The lakeshore sites in the southern Balkans, namely at the big lakes Ohrid, Prespa and Orestiada, are of great interest in this case because thousands of prehistoric wooden building structures (allowing dendrochronology) have been preserved here, but at the same time they have never been excavated on a large scale. ‘The excavation sites which have virtually not been studied at all until now are of outstanding scientific value’, explains Albert Hafner. ‘They could prove to be just as important as Neolithic and Bronze Age lakeshore settlements around the Alps.’

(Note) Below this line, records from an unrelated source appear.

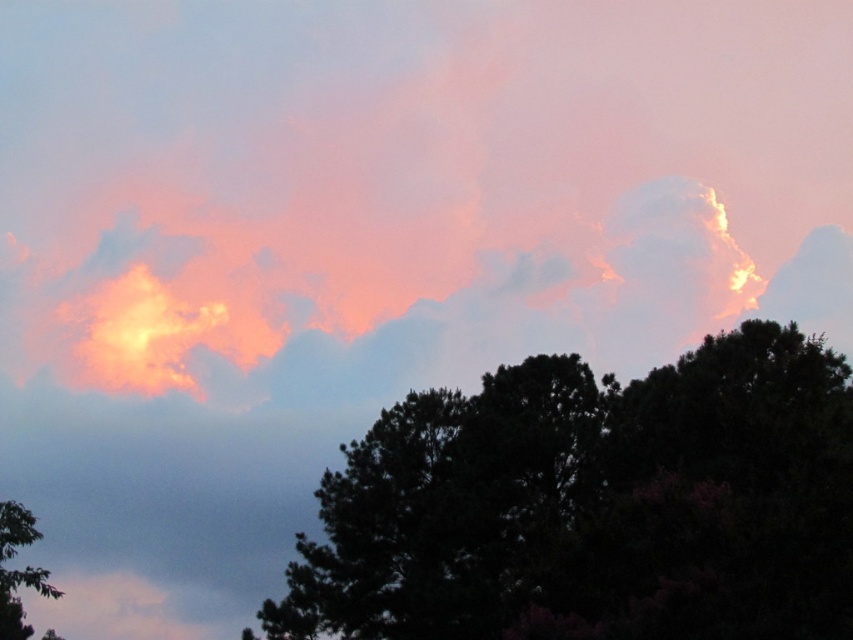 You are standing in a field and see the dark green leafy tree at center and the green leafy tree at lower left. Which tree would you need to look up to more to see the top?

The green leafy tree at lower left is taller than the dark green leafy tree at center, so you would need to look up more to see its top. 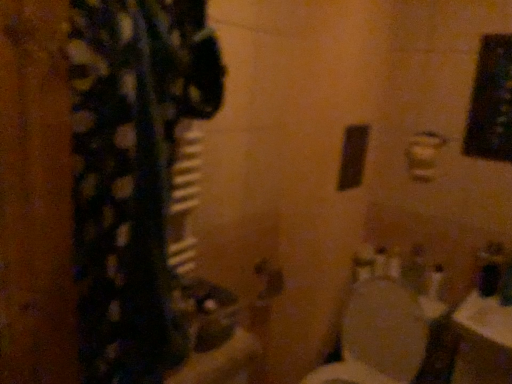 The image size is (512, 384). What do you see at coordinates (269, 280) in the screenshot?
I see `metallic silver door handle at center` at bounding box center [269, 280].

Locate an element on the screen. This screenshot has height=384, width=512. metallic silver door handle at center is located at coordinates (269, 280).

I want to click on white glossy toilet at lower right, so click(378, 336).

What do you see at coordinates (378, 336) in the screenshot? I see `white glossy toilet at lower right` at bounding box center [378, 336].

Find the location of a particular element. The height and width of the screenshot is (384, 512). metallic silver door handle at center is located at coordinates [269, 280].

Is metallic silver door handle at center to the left or to the right of white glossy toilet at lower right in the image?

In the image, metallic silver door handle at center appears on the left side of white glossy toilet at lower right.

In the scene shown: Which object is further away from the camera taking this photo, metallic silver door handle at center or white glossy toilet at lower right?

metallic silver door handle at center is behind.

Which is further, (x=283, y=286) or (x=425, y=342)?

The point (x=283, y=286) is more distant.

From the image's perspective, is metallic silver door handle at center under white glossy toilet at lower right?

No, from the image's perspective, metallic silver door handle at center is not beneath white glossy toilet at lower right.

Consider the image. From a real-world perspective, is metallic silver door handle at center physically above white glossy toilet at lower right?

Indeed, from a real-world perspective, metallic silver door handle at center stands above white glossy toilet at lower right.

Can you confirm if metallic silver door handle at center is thinner than white glossy toilet at lower right?

Correct, the width of metallic silver door handle at center is less than that of white glossy toilet at lower right.

Who is shorter, metallic silver door handle at center or white glossy toilet at lower right?

metallic silver door handle at center is shorter.

Looking at the image, does metallic silver door handle at center seem bigger or smaller compared to white glossy toilet at lower right?

Clearly, metallic silver door handle at center is smaller in size than white glossy toilet at lower right.

Can we say metallic silver door handle at center lies outside white glossy toilet at lower right?

metallic silver door handle at center lies outside white glossy toilet at lower right's area.

Are metallic silver door handle at center and white glossy toilet at lower right beside each other?

No, metallic silver door handle at center is not touching white glossy toilet at lower right.

Is metallic silver door handle at center oriented away from white glossy toilet at lower right?

No, metallic silver door handle at center's orientation is not away from white glossy toilet at lower right.

The width and height of the screenshot is (512, 384). I want to click on toilet in front of the metallic silver door handle at center, so click(x=378, y=336).

Which object is positioned more to the left, white glossy toilet at lower right or metallic silver door handle at center?

metallic silver door handle at center.

Is white glossy toilet at lower right further to the viewer compared to metallic silver door handle at center?

No.

Is point (358, 344) positioned before point (264, 277)?

No, (358, 344) is behind (264, 277).

From the image's perspective, does white glossy toilet at lower right appear lower than metallic silver door handle at center?

Yes.

From a real-world perspective, is white glossy toilet at lower right below metallic silver door handle at center?

Yes, from a real-world perspective, white glossy toilet at lower right is beneath metallic silver door handle at center.

Which object is thinner, white glossy toilet at lower right or metallic silver door handle at center?

metallic silver door handle at center is thinner.

Can you confirm if white glossy toilet at lower right is shorter than metallic silver door handle at center?

No, white glossy toilet at lower right is not shorter than metallic silver door handle at center.

Between white glossy toilet at lower right and metallic silver door handle at center, which one has larger size?

white glossy toilet at lower right.

Is white glossy toilet at lower right completely or partially outside of metallic silver door handle at center?

Absolutely, white glossy toilet at lower right is external to metallic silver door handle at center.

Would you say white glossy toilet at lower right is a long distance from metallic silver door handle at center?

They are positioned close to each other.

Is metallic silver door handle at center at the back of white glossy toilet at lower right?

No, white glossy toilet at lower right is not facing away from metallic silver door handle at center.

Can you tell me how much white glossy toilet at lower right and metallic silver door handle at center differ in facing direction?

The facing directions of white glossy toilet at lower right and metallic silver door handle at center are 90.5 degrees apart.

How distant is white glossy toilet at lower right from metallic silver door handle at center?

They are 17.62 inches apart.

Locate an element on the screen. This screenshot has width=512, height=384. door handle on the left of white glossy toilet at lower right is located at coordinates (269, 280).

Find the location of a particular element. The height and width of the screenshot is (384, 512). door handle behind the white glossy toilet at lower right is located at coordinates click(269, 280).

Identify the location of toilet lying below the metallic silver door handle at center (from the image's perspective). (378, 336). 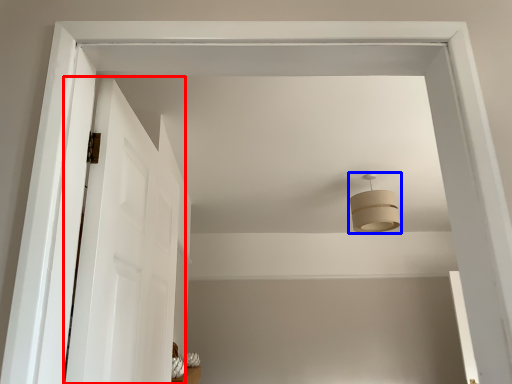 Question: Which of the following is the farthest to the observer, door (highlighted by a red box) or fixture (highlighted by a blue box)?

Choices:
 (A) door
 (B) fixture

Answer: (B) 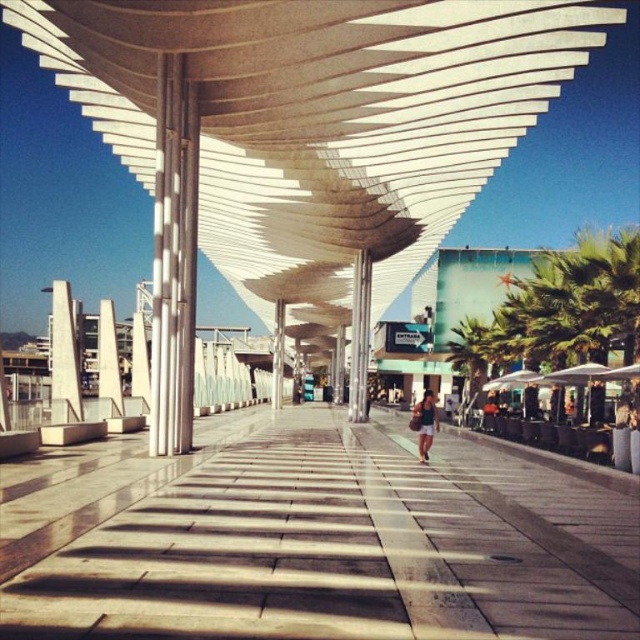 You are a photographer standing at the edge of the plaza, aiming to capture the architectural canopy and the objects on the ground. Which object, the white polished stone pavement at center or the matte black shorts at center, is closer to the camera based on their height?

The matte black shorts at center is taller than the white polished stone pavement at center, so the matte black shorts at center is closer to the camera.

You are a pedestrian walking on the white polished stone pavement at center and the matte black shorts at center. Which surface is more likely to reflect sunlight and cause glare?

The white polished stone pavement at center is positioned under matte black shorts at center. Since white polished stone is more reflective than matte black material, the white polished stone pavement at center is more likely to reflect sunlight and cause glare.

You are standing at the edge of the plaza and want to walk towards the white polished stone pavement at center and the matte black shorts at center. Which object will you encounter first?

You will encounter the white polished stone pavement at center first because it is closer to you than the matte black shorts at center. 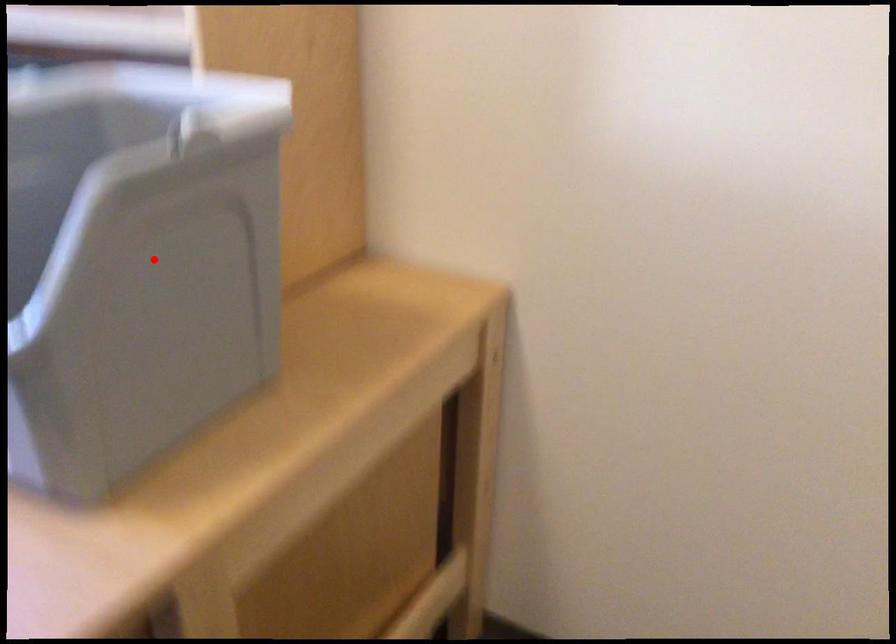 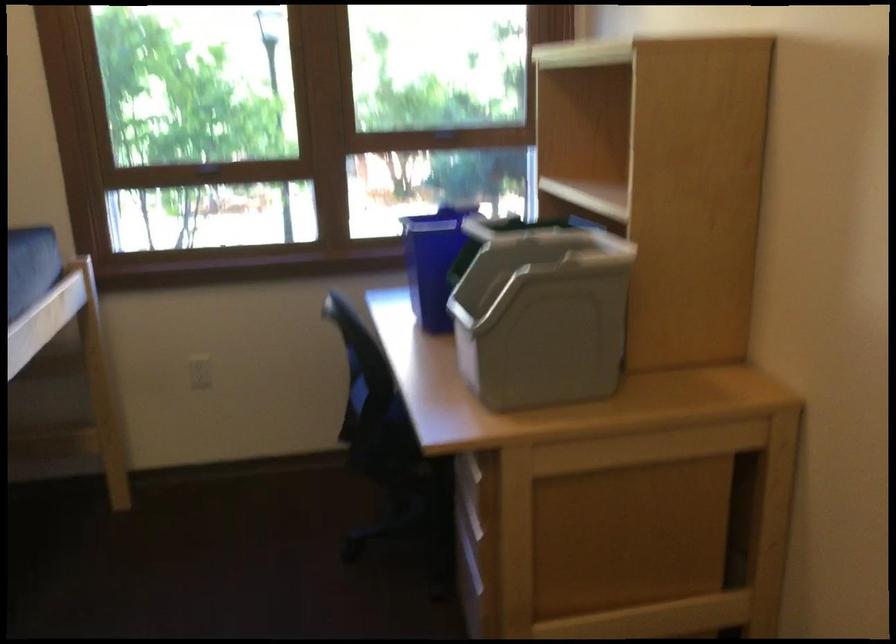 Question: I am providing you with two images of the same scene from different viewpoints. A red point is marked on the first image. Is the red point's position out of view in image 2?

Choices:
 (A) Yes
 (B) No

Answer: (B) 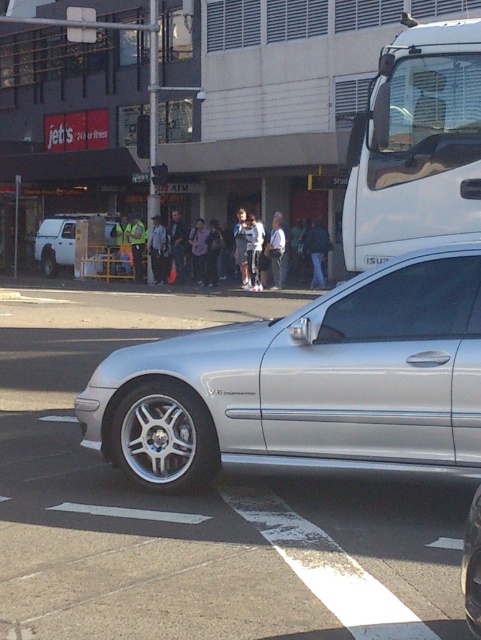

Coming back to our linseed: The presence of it at this archaeological site indicates that the people living there were gathering flax seeds and cultivating flax as a crop. Moreover, the presence of fax seeds could suggest that the people living there were engaged in textile production or grew flax for food purposes. The age and context of the crop could also help to establish a chronology of agriculture in the region or provide information about the spreading of this crop and perhaps of processing techniques.
In the already mentioned Neolithic wetland settlements of the Alpine foothills, flax textiles have remained preserved due to the underwater preservation conditions. But even older finds were made throughout Europe, showing that flax or linen was already used widely during the Neolithic period. Hopefully, further excavations on the lakesides in south-eastern Europe can shed more light to the cultural-historical significance of flax.
Stilt house settlement Wangen-Hinterhorn (Öhningen, Constance district). UNESCO World Heritage Site since 2011: Linen fabric with reinforced selvage (c. 3600 BC). The course of the thread suggests that the fabric was made on a weight loom. © Landesamt für Denkmalpflege Baden-Württemberg, M.Erne.
In any case: Flax is a plant living up to its Latin name Linum usitatissimum, where usitatissimum is a superlative and translates to ‘the most common one’. Indeed, it is one of the most important crops in history and was widely used troughout it. But Linum is not only usitatum but also utile - useful - (or even utilissimum - the most useful) because all parts of this plant can be used: the seeds for their oil and the fibres for making textiles.
We are looking forward to more contributions regarding this interesting plant, its cultivation and its different uses!